Sophisticated surveillance devices that can see through walls are different, the court held. Allowing warrantless searches with such devices “would leave the homeowner at the mercy of advancing technology — including imaging technology that could discern all human activity in the home,” Scalia wrote.

While with this ruling, the American people have seen fundamental constitutional protections brought into the 21st Century, it’s not all over yet for Danny Lee Kyllo. Although the Supreme Court reversed the appeal’s court ruling on the admissibility of thermal imaging evidence, it did not throw out Kyllo’s conviction. Instead, it remanded his case back to the federal circuit court to decide whether, absent the thermal imaging evidence, any basis to order a search warrant existed.

The ruling and the dissent are both available at http://www.supremecourtus.gov/opinions/00pdf/99-8508.pdf online

Newsbrief: Supreme Court Lets Stand Ruling Allowing Drug Dog Searches Outside People’s Homes 4/8/05

On Monday, the US Supreme Court declined to hear an appeal of a Houston case in which police used a drug dog to sniff outside a man’s garage. The non-ruling comes on the heels of the court’s January decision ratifying the use of drug dogs in traffic stops. In that ruling, dissenting justices David Souter and Ruth Bader Ginsburg warned that it could lead to more intrusive drug dog searches, and police in Houston are apparently prepared to test the limits of the law.

But they won’t have to. Instead, the Supreme Court let stand a federal appeals court ruling against David Gregory Smith. In that case, police sicced a drug dog on Smith’s garage and when the drug dog alerted, police used the alert as the basis for a search of Smith’s home. As a result, he was arrested and ultimately convicted of drug possession.

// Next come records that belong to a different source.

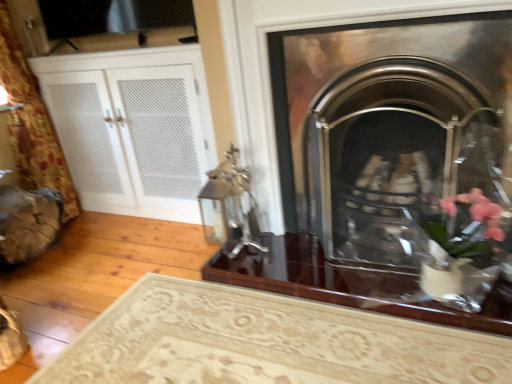 The height and width of the screenshot is (384, 512). Describe the element at coordinates (378, 154) in the screenshot. I see `polished chrome fireplace at center, positioned as the second fireplace in bottom-to-top order` at that location.

Find the location of `glossy dark wood table at center`. glossy dark wood table at center is located at coordinates (348, 283).

You are a GUI agent. You are given a task and a screenshot of the screen. Output one action in this format:
    pyautogui.click(x=<x>, y=<y>)
    Task: Click on the polished chrome fireplace at center, arranged as the 1th fireplace when viewed from the top
    The width and height of the screenshot is (512, 384).
    Given the screenshot: What is the action you would take?
    pyautogui.click(x=378, y=154)

From a real-world perspective, does polished chrome fireplace at center, arranged as the 1th fireplace when viewed from the top, sit lower than glossy dark wood table at center?

Actually, polished chrome fireplace at center, arranged as the 1th fireplace when viewed from the top, is physically above glossy dark wood table at center in the real world.

Which object is further away from the camera taking this photo, polished chrome fireplace at center, positioned as the second fireplace in bottom-to-top order, or glossy dark wood table at center?

glossy dark wood table at center is further away from the camera.

From the image's perspective, between polished chrome fireplace at center, positioned as the second fireplace in bottom-to-top order, and glossy dark wood table at center, which one is located above?

polished chrome fireplace at center, positioned as the second fireplace in bottom-to-top order, appears higher in the image.

From the picture: Can you confirm if wooden log at lower left is shorter than polished chrome fireplace at center, positioned as the second fireplace in bottom-to-top order?

Correct, wooden log at lower left is not as tall as polished chrome fireplace at center, positioned as the second fireplace in bottom-to-top order.

Considering the positions of objects wooden log at lower left and polished chrome fireplace at center, positioned as the second fireplace in bottom-to-top order, in the image provided, who is behind, wooden log at lower left or polished chrome fireplace at center, positioned as the second fireplace in bottom-to-top order,?

Positioned behind is wooden log at lower left.

Is wooden log at lower left facing towards polished chrome fireplace at center, positioned as the second fireplace in bottom-to-top order?

Yes, wooden log at lower left is aimed at polished chrome fireplace at center, positioned as the second fireplace in bottom-to-top order.

Who is more distant, wooden log at lower left or black mesh screen at upper left?

black mesh screen at upper left.

In the scene shown: Is wooden log at lower left next to black mesh screen at upper left and touching it?

They are not placed beside each other.

From the picture: In terms of size, does wooden log at lower left appear bigger or smaller than black mesh screen at upper left?

In the image, wooden log at lower left appears to be smaller than black mesh screen at upper left.

Consider the image. From a real-world perspective, between wooden log at lower left and black mesh screen at upper left, who is vertically higher?

From a 3D spatial view, black mesh screen at upper left is above.

Who is smaller, polished chrome fireplace at center, arranged as the 1th fireplace when viewed from the top, or polished metal fireplace at center, which appears as the second fireplace when viewed from the top?

With smaller size is polished metal fireplace at center, which appears as the second fireplace when viewed from the top.

Does polished chrome fireplace at center, arranged as the 1th fireplace when viewed from the top, appear on the left side of polished metal fireplace at center, which appears as the second fireplace when viewed from the top?

Indeed, polished chrome fireplace at center, arranged as the 1th fireplace when viewed from the top, is positioned on the left side of polished metal fireplace at center, which appears as the second fireplace when viewed from the top.

Which is correct: polished chrome fireplace at center, positioned as the second fireplace in bottom-to-top order, is inside polished metal fireplace at center, arranged as the 1th fireplace when ordered from the bottom, or outside of it?

polished chrome fireplace at center, positioned as the second fireplace in bottom-to-top order, is not enclosed by polished metal fireplace at center, arranged as the 1th fireplace when ordered from the bottom.

From the image's perspective, is glossy dark wood table at center located beneath white mesh cabinet at left?

Indeed, from the image's perspective, glossy dark wood table at center is shown beneath white mesh cabinet at left.

Is glossy dark wood table at center behind white mesh cabinet at left?

No, glossy dark wood table at center is in front of white mesh cabinet at left.

Does glossy dark wood table at center turn towards white mesh cabinet at left?

No, glossy dark wood table at center is not oriented towards white mesh cabinet at left.

Does point (350, 282) come in front of point (11, 230)?

Yes, it is.

In the scene shown: Does polished chrome fireplace at center, arranged as the 1th fireplace when viewed from the top, have a lesser width compared to wooden log at lower left?

Indeed, polished chrome fireplace at center, arranged as the 1th fireplace when viewed from the top, has a lesser width compared to wooden log at lower left.

From a real-world perspective, who is located lower, polished chrome fireplace at center, positioned as the second fireplace in bottom-to-top order, or wooden log at lower left?

From a 3D spatial view, wooden log at lower left is below.

Based on the photo, in terms of height, does polished chrome fireplace at center, positioned as the second fireplace in bottom-to-top order, look taller or shorter compared to wooden log at lower left?

Considering their sizes, polished chrome fireplace at center, positioned as the second fireplace in bottom-to-top order, has more height than wooden log at lower left.

Which object is positioned more to the right, wooden log at lower left or white mesh cabinet at left?

white mesh cabinet at left.

Considering the sizes of wooden log at lower left and white mesh cabinet at left in the image, is wooden log at lower left wider or thinner than white mesh cabinet at left?

Considering their sizes, wooden log at lower left looks slimmer than white mesh cabinet at left.

Find the location of a particular element. This screenshot has width=512, height=384. the 2nd fireplace in front of the glossy dark wood table at center is located at coordinates (378, 154).

Locate an element on the screen. Image resolution: width=512 pixels, height=384 pixels. chair that appears behind the polished chrome fireplace at center, positioned as the second fireplace in bottom-to-top order is located at coordinates (27, 222).

Estimate the real-world distances between objects in this image. Which object is closer to white mesh cabinet at left, glossy dark wood table at center or black mesh screen at upper left?

black mesh screen at upper left.

Considering their positions, is glossy dark wood table at center positioned closer to black mesh screen at upper left than white mesh cabinet at left?

white mesh cabinet at left lies closer to black mesh screen at upper left than the other object.

From the image, which object appears to be farther from glossy dark wood table at center, wooden log at lower left or polished chrome fireplace at center, arranged as the 1th fireplace when viewed from the top?

The object further to glossy dark wood table at center is wooden log at lower left.

Estimate the real-world distances between objects in this image. Which object is closer to polished metal fireplace at center, which appears as the second fireplace when viewed from the top, polished chrome fireplace at center, arranged as the 1th fireplace when viewed from the top, or glossy dark wood table at center?

polished chrome fireplace at center, arranged as the 1th fireplace when viewed from the top, is closer to polished metal fireplace at center, which appears as the second fireplace when viewed from the top.

When comparing their distances from wooden log at lower left, does glossy dark wood table at center or white mesh cabinet at left seem further?

glossy dark wood table at center is positioned further to the anchor wooden log at lower left.

Looking at the image, which one is located closer to white mesh cabinet at left, polished chrome fireplace at center, positioned as the second fireplace in bottom-to-top order, or glossy dark wood table at center?

polished chrome fireplace at center, positioned as the second fireplace in bottom-to-top order, is positioned closer to the anchor white mesh cabinet at left.

Which object lies further to the anchor point wooden log at lower left, black mesh screen at upper left or glossy dark wood table at center?

Based on the image, glossy dark wood table at center appears to be further to wooden log at lower left.

From the image, which object appears to be nearer to black mesh screen at upper left, wooden log at lower left or glossy dark wood table at center?

Among the two, wooden log at lower left is located nearer to black mesh screen at upper left.

You are a GUI agent. You are given a task and a screenshot of the screen. Output one action in this format:
    pyautogui.click(x=<x>, y=<y>)
    Task: Click on the dresser located between black mesh screen at upper left and polished chrome fireplace at center, positioned as the second fireplace in bottom-to-top order, in the left-right direction
    
    Given the screenshot: What is the action you would take?
    pyautogui.click(x=133, y=128)

This screenshot has width=512, height=384. I want to click on table between black mesh screen at upper left and polished chrome fireplace at center, positioned as the second fireplace in bottom-to-top order, from left to right, so click(348, 283).

Where is `table between black mesh screen at upper left and polished metal fireplace at center, which appears as the second fireplace when viewed from the top, in the horizontal direction`? table between black mesh screen at upper left and polished metal fireplace at center, which appears as the second fireplace when viewed from the top, in the horizontal direction is located at coordinates (348, 283).

Find the location of a particular element. This screenshot has height=384, width=512. table between white mesh cabinet at left and polished metal fireplace at center, which appears as the second fireplace when viewed from the top, in the horizontal direction is located at coordinates (348, 283).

Smith argued that the drug dog sniff was an improper police search that violated his Fourth Amendment rights against arbitrary searches.

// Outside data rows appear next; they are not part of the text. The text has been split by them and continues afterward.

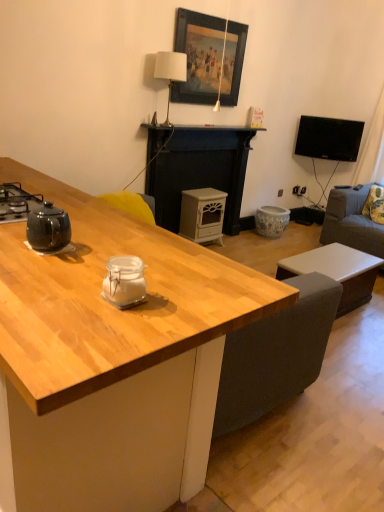 Question: Visually, is gray fabric couch at right positioned to the left or to the right of wooden framed painting at upper center?

Choices:
 (A) left
 (B) right

Answer: (B)

Question: From a real-world perspective, is gray fabric couch at right physically located above or below wooden framed painting at upper center?

Choices:
 (A) below
 (B) above

Answer: (A)

Question: Considering the real-world distances, which object is farthest from the white matte fireplace at center?

Choices:
 (A) wooden framed painting at upper center
 (B) gray fabric couch at right
 (C) clear glass jar at center, which appears as the first appliance when ordered from the bottom
 (D) white matte rectangular table at lower right
 (E) white matte wood stove at center, which appears as the 2th appliance when ordered from the bottom

Answer: (C)

Question: Based on their relative distances, which object is farther from the clear glass jar at center, positioned as the second appliance in back-to-front order?

Choices:
 (A) wooden desk at center
 (B) wooden framed painting at upper center
 (C) white matte rectangular table at lower right
 (D) white fabric lampshade at upper center
 (E) white matte fireplace at center

Answer: (E) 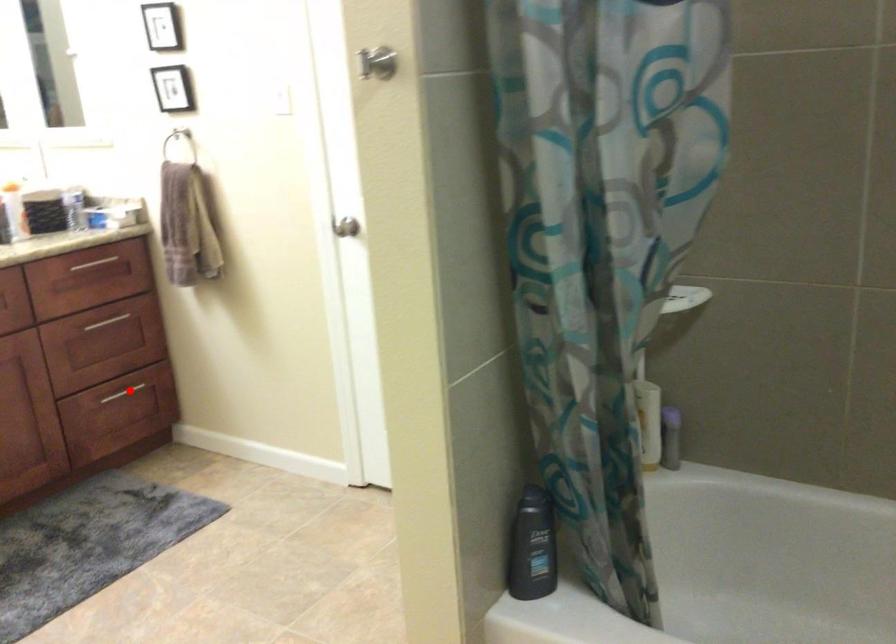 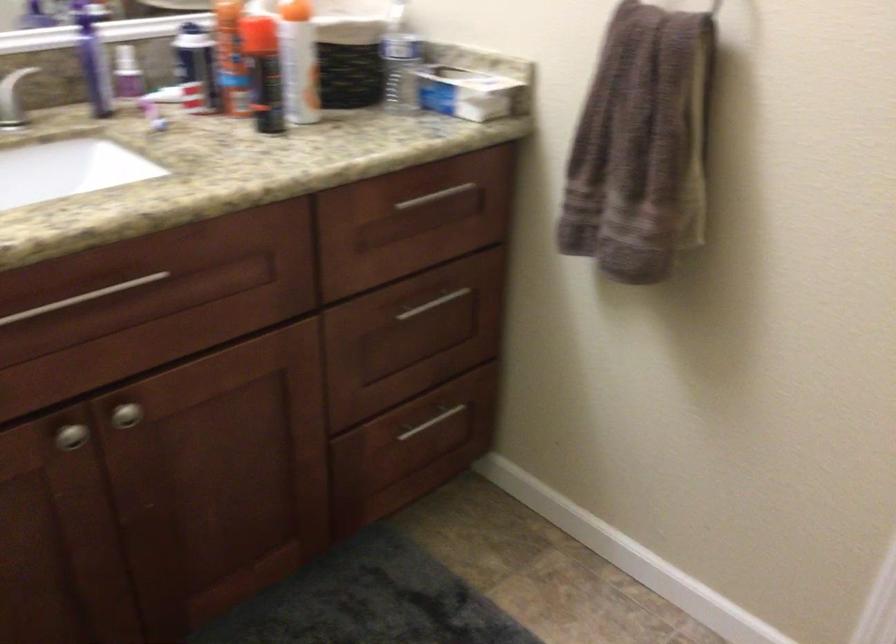 Question: I am providing you with two images of the same scene from different viewpoints. A red point is shown in image1. For the corresponding object point in image2, is it positioned nearer or farther from the camera?

Choices:
 (A) Nearer
 (B) Farther

Answer: (A)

“The use of a drug-sniffing dog at the entrance of a private home to detect the contents of the dwelling strips the citizenry of the most basic boundary of personal privacy by gathering invisible information coming from the interior of the home,” Smith argued in his appeal.

While the US Supreme Court has upheld the use of drug dogs, confusion lingers over the permissible extent of their use. Smith argued that the correct precedent in his case was not the January highway drug dog case but a 2001 case involving the use of thermal imaging, in which the court held that a warrant was necessary. “No distinction exists between a thermal-imaging device and drug-sniffing dog in that they are both sense-enhancing and permit information regarding the interior of a home be gathered which could not otherwise be obtained without physical intrusion into a constitutionally protected area,” Smith argued.

But by refusing to accept Smith’s case, the Supreme Court both affirmed his conviction (and 37-year sentence for methamphetamine possession) and left unsettled the limits to drug dog searches.